This might have worked had the hostel picked up its phone but such is life and we were both far too tired and sweaty to be too annoyed! Luckily, Andy spotted a little internet cafe where we could look up the address and directions so we were not entirely ost just at this point! So, armed with a takeaway Maccas tea and a map scribbled on the back of a receipt we went in search of our hostel...The Pink House.

The clue may have been in the title but when we finally found the right road, there was a huge building painted a rather vular shade of what I can only assume was once a pink-like colour! We were home and having been in the same clothes without a shower for two days, we were both very very grateful!

The Pink House isn't the most modern hostel we have ever stayed in, nor is it the cleanest or have the biggest rooms but it was an absolute blast that I would eagarly recommend to anyone going to Sydney! The staff kindly let us kip in the TV room until our room was cleaned - which they saw to really promptly - a TV room that had sky TV too! Comedy Central 24/7! Woo! The room was small and looked as though it was decorated by 'Changing Rooms - The Poor People With Bad Taste Hosted By Trishia' edition but it was quaint! The combination of pink walls and leopard print bedspread, although marginally harsh on the eyes at first, grew on me surprizingly quickly...this may have been due to our first major discovery about Australian culture!

GOON - noun. Defined as a very cheap wine in a box which is consumed primarily poor travellers and the homeless. Interesting fact: hobos drink the wine and then take out the foil bag which the wine is stored in, blow it up and use it as a hobo-pillow. "The More You Know"!

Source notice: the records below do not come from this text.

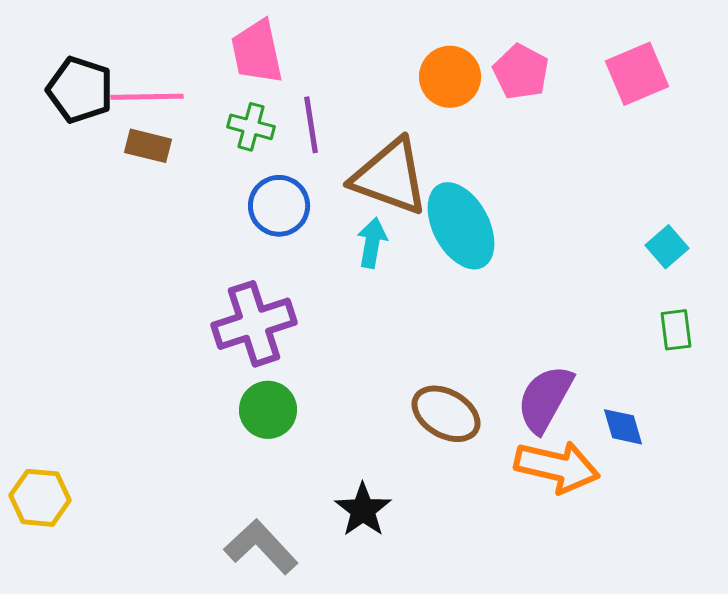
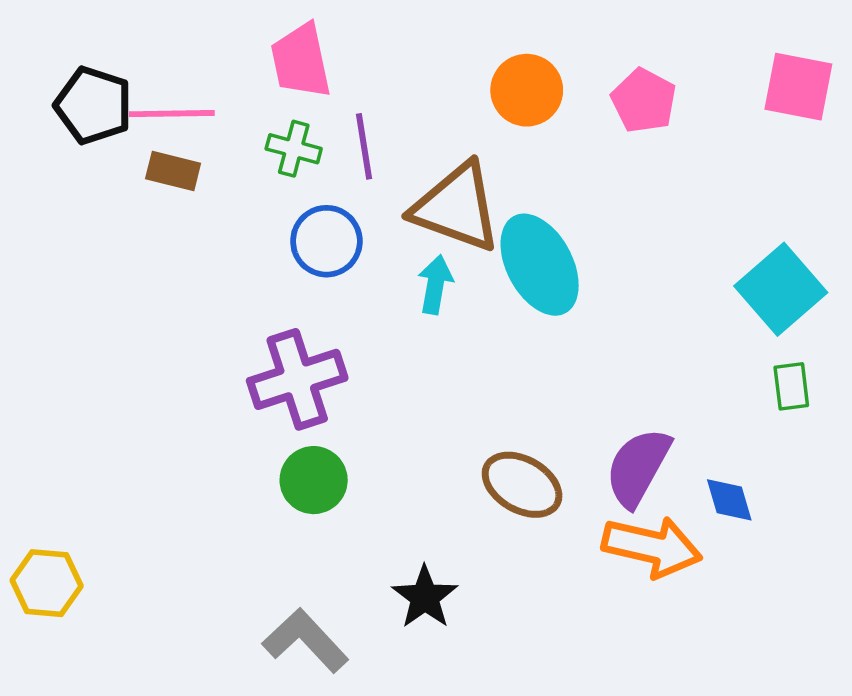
pink pentagon: (521, 72) -> (644, 101), moved
pink square: (637, 74) -> (798, 87), moved, turned 34
cyan square: (667, 247) -> (781, 289), size x1.8

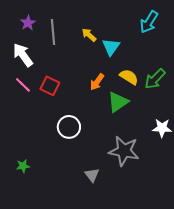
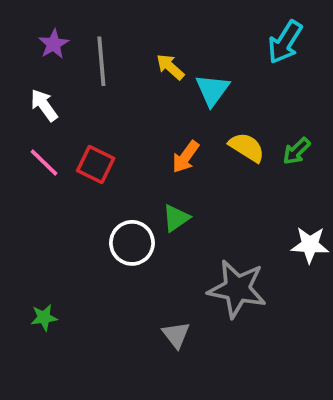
white arrow: (23, 55) -> (44, 105), size x0.7
green arrow: (155, 79) -> (296, 151), size x0.7
green triangle: (118, 102) -> (176, 218), moved, size x0.7

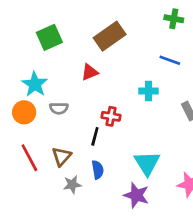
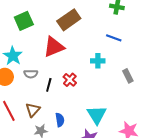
red triangle: (90, 72) -> (54, 47), size x1.6
red cross: (111, 116) -> (70, 80), turned 32
black line: (95, 136) -> (49, 85), moved

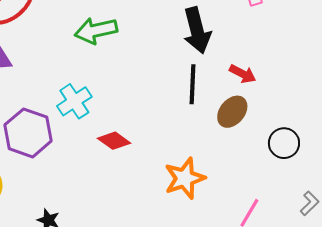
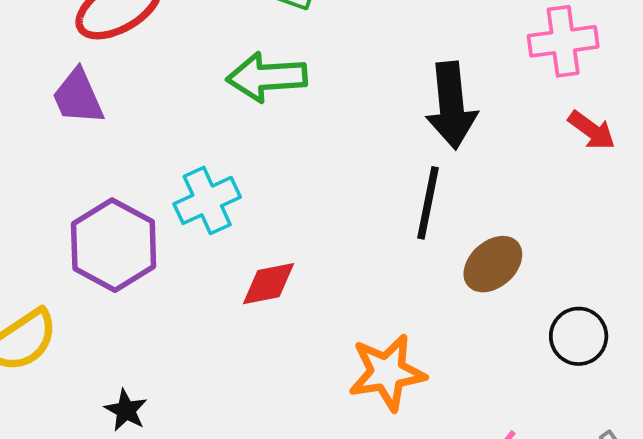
red arrow: (243, 74) -> (592, 130), moved
red diamond: (114, 141) -> (269, 284), turned -56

Oh yes, Goon! The fabulous fall back of the poor backpacker! We didn't know the conotations of drinking this foul excuse for an alcoholic beverage while in Sydney...and knowing the traditional Aussie name for it came later as well (Thanks to Aussie James from Subway, if you'e reading this!) We needed an alcohol fix so we headed to one of the bizarre outlets known as "bottle shops".

I don't remember how much we have told you of Aussie culture (no jokes now...they do have some!) so stop me if you've heard this one! In Australia you cannot buy beer, or any other alcoholic drink, in a supermarket - I know...it's a travesty! You have to find a place called a bottle shop which is a specially licenced shop, staffed by specially licenced people to get your booze! This confused us! That said, we found one and were stoked to find that they sold Lindenmans in 4 litre boxes for $12 (about 5GBP)! Back home my mum and dad buy wine in boxes from France when we have parties and they have class so I figured that if it's good enough for them, it can't be all bad! We bought a box of Merlot, or some other generic red wine, and wandered back to our hostel for an evening of drinking and watching South Park reruns on Comedy Central!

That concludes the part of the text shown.